FileId	FileSize	StartOffset	FSeqNo	Status	Parity	CreateLSN
2	16711680	8192	40	2	128	0
2	16711680	16719872	36	0	64	0
2	16711680	33431552	38	0	64	0

We have 3 VLF, 48MB now. However, you can not shrink the log file smaller than 2 VLF, in our case, the smallest size of log file is 16MB * 2 = 32MB.

As a summary

1. Active transaction.

we can use "DBCC OPENTRAN" find out it, and use "DBCC INPUTBUFFER" to check the query. Sometimes replication will cause active tran issue.

As I remember, once I restored a database backup which was taken when the database was under transaction replication, Log Reader agent maintains pointer in the Transaction Log for tracking the changes in the database. so the log file can not be shrink, but we can use the command below to remove it

EXEC sp_repldone @xactid = NULL, @xact_segno = NULL, @numtrans = 0, @time = 0, @reset = 1

this command can only be used when the database is not in replication.
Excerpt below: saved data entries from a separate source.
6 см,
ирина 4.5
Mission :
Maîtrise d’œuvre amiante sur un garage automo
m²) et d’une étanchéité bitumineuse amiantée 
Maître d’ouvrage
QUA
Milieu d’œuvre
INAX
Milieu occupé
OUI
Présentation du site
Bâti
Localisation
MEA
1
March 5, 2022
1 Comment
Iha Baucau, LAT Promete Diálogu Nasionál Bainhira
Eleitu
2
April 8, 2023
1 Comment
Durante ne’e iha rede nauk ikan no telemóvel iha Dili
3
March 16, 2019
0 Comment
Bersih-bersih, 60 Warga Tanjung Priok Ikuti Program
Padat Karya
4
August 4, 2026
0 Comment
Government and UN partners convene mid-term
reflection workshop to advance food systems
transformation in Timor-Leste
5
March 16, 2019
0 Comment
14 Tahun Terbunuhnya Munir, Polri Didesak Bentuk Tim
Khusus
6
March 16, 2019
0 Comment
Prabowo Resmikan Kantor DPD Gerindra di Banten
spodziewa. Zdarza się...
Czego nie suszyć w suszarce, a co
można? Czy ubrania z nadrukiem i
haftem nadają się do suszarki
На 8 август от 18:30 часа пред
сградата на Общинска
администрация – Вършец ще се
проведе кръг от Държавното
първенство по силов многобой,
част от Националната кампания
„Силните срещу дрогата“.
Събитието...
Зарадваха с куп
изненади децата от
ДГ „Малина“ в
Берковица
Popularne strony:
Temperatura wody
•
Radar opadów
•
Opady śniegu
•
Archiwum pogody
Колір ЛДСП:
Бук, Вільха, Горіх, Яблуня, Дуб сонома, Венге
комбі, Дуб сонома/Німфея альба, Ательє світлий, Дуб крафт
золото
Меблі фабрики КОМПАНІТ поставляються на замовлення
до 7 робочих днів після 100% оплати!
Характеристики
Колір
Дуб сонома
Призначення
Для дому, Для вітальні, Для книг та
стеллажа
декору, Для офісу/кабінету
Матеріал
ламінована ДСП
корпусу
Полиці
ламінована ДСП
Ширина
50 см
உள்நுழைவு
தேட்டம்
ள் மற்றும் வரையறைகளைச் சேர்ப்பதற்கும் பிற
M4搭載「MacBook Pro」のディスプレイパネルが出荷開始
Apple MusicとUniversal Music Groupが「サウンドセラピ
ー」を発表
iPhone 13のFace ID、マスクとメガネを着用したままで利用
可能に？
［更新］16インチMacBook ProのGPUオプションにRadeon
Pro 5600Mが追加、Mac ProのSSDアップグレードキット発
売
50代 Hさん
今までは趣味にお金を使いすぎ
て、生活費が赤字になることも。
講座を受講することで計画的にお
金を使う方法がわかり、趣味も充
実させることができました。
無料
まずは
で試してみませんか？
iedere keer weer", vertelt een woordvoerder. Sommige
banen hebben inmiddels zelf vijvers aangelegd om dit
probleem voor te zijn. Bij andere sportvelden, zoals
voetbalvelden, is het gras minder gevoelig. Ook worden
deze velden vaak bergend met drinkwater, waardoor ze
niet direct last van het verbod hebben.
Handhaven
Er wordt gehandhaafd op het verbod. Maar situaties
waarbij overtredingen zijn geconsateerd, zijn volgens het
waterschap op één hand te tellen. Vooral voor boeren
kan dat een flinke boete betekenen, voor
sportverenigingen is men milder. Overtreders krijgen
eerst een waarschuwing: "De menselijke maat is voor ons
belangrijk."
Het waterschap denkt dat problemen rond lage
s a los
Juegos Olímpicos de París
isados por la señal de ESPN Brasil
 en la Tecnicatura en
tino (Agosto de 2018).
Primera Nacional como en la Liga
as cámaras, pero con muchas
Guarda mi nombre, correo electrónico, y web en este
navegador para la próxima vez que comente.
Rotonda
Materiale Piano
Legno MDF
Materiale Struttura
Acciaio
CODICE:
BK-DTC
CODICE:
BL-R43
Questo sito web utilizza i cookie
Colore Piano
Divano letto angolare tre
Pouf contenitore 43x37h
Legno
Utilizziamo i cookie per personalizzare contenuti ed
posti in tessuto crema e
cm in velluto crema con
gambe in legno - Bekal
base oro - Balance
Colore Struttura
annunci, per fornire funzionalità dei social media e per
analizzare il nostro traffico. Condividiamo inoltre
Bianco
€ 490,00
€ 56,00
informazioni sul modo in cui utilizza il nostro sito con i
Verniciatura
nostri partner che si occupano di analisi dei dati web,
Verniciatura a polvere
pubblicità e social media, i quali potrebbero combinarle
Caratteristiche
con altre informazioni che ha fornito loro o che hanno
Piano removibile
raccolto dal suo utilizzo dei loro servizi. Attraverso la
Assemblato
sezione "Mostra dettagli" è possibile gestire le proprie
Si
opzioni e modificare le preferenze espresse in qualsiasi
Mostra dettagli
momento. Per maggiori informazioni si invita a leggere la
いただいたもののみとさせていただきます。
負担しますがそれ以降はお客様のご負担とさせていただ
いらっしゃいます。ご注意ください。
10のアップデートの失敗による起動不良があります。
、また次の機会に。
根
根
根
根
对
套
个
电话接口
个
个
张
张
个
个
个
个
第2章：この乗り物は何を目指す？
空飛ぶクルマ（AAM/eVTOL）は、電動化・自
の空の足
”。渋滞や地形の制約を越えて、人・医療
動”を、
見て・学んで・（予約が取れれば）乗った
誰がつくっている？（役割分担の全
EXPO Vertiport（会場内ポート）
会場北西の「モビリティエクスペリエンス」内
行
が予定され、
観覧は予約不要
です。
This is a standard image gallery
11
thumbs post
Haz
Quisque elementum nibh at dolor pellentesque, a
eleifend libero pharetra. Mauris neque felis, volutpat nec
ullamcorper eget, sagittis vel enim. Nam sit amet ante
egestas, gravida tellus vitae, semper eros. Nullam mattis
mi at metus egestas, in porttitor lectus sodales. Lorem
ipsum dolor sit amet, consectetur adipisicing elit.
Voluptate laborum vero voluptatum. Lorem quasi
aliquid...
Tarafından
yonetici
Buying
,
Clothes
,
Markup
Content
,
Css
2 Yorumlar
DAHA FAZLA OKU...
2. Active VLF is not at the beginning of the log file

backup log file first, then create a dummy table, generate a big transaction to move the active VLF to the beginning of the log file.

3. if log file keeps growing, check the sys.databases table

select log_reuse_wait_desc from sys.databases where name='dbname'

4. for the optimize VLF size, create the initial log file as 8GB, then extend to 16GB, then 24 GB and so forth,

http://www.sqlskills.com/BLOGS/KIMBERLY/post/Transaction-Log-VLFs-too-many-or-too-few.aspx

too many VLF will degrade the log performance.

5. Use "DBCC SQLPERF (LOGSPACE)" and "DBCC LOGINFO" to check the log file status.